● Directions:
Taking each line of the records in turn, count those containing "дундгуй" and report only the number.

● Information shown:
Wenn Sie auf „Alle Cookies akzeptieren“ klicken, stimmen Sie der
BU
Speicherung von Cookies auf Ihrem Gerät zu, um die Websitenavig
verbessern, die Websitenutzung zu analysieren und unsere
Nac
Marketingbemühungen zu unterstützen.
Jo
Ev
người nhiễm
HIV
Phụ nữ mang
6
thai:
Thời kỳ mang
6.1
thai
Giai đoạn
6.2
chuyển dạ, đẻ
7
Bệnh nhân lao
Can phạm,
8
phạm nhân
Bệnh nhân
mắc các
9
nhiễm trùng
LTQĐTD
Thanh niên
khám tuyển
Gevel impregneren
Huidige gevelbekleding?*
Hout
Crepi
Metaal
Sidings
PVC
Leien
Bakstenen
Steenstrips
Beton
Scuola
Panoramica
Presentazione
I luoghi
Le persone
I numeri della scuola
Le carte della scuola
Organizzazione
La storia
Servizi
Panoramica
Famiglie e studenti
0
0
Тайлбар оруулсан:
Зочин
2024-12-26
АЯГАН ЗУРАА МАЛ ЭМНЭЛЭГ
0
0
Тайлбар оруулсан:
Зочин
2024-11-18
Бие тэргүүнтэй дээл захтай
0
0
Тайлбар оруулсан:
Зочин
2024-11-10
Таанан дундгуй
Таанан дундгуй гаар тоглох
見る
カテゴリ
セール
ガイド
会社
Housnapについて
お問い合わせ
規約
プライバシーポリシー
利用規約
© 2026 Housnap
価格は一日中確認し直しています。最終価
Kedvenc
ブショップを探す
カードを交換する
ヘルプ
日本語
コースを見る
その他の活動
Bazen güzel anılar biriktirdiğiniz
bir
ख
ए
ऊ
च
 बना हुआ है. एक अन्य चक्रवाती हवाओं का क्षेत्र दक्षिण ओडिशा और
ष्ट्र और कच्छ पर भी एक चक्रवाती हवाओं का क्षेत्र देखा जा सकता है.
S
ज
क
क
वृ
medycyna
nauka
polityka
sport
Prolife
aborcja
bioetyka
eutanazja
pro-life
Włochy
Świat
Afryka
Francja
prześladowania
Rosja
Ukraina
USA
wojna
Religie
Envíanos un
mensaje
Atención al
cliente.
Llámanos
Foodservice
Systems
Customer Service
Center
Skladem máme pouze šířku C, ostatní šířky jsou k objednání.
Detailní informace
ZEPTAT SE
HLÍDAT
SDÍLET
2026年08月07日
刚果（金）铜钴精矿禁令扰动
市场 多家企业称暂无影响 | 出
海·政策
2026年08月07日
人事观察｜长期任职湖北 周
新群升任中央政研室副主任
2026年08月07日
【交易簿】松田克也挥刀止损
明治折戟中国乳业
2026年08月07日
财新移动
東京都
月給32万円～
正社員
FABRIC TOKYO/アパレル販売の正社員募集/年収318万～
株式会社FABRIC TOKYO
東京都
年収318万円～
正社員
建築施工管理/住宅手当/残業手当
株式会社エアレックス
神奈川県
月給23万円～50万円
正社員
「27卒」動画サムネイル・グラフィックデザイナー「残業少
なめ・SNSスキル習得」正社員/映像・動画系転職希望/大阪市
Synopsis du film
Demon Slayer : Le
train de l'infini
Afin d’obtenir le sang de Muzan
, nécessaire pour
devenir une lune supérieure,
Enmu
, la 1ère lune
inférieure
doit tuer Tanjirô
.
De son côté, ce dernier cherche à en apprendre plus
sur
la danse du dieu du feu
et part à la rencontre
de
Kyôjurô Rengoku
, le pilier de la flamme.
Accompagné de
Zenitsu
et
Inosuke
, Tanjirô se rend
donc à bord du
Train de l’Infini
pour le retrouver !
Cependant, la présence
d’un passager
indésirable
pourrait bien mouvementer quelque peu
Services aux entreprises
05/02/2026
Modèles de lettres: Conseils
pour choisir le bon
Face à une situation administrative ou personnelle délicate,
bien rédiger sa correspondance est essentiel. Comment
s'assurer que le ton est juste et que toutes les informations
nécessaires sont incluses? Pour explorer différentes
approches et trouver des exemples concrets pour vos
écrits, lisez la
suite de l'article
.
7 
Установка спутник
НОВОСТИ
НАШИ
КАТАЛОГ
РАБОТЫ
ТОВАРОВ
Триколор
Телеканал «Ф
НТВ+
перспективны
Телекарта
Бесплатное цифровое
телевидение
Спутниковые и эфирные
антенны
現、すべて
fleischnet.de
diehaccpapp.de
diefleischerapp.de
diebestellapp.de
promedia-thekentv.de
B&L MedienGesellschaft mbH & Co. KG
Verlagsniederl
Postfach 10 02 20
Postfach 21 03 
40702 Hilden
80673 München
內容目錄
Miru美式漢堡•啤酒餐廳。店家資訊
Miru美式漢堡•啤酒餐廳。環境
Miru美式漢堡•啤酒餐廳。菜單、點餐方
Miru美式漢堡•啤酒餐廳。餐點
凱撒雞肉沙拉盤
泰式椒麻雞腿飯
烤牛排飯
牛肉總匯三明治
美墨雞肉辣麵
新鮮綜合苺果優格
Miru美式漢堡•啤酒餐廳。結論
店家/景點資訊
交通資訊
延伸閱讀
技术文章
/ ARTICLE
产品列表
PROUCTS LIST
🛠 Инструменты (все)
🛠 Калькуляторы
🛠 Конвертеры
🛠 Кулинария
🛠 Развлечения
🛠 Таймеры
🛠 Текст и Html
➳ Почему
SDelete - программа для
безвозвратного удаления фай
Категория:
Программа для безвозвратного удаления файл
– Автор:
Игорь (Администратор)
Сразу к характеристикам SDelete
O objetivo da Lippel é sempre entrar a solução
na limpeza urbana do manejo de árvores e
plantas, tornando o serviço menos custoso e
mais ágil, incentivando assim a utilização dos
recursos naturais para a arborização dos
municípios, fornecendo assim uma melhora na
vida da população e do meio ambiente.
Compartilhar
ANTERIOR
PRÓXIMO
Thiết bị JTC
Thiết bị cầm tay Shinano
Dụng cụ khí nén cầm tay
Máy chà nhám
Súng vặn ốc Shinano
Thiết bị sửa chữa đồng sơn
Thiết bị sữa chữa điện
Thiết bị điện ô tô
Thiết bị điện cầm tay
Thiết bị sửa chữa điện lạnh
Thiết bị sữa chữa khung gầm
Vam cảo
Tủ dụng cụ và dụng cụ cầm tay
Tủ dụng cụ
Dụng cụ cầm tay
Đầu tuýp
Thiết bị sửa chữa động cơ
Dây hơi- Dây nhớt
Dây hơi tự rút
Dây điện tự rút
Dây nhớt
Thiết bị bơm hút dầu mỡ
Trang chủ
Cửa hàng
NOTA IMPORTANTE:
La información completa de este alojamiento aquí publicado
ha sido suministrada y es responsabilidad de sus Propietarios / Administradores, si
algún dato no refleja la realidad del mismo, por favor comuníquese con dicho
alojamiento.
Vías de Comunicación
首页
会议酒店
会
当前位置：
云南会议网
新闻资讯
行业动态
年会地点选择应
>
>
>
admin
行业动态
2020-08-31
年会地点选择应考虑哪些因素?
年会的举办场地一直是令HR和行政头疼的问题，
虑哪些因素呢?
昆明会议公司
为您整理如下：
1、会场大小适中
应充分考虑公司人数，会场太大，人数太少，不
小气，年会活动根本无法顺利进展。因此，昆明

● Answer for this exercise:
2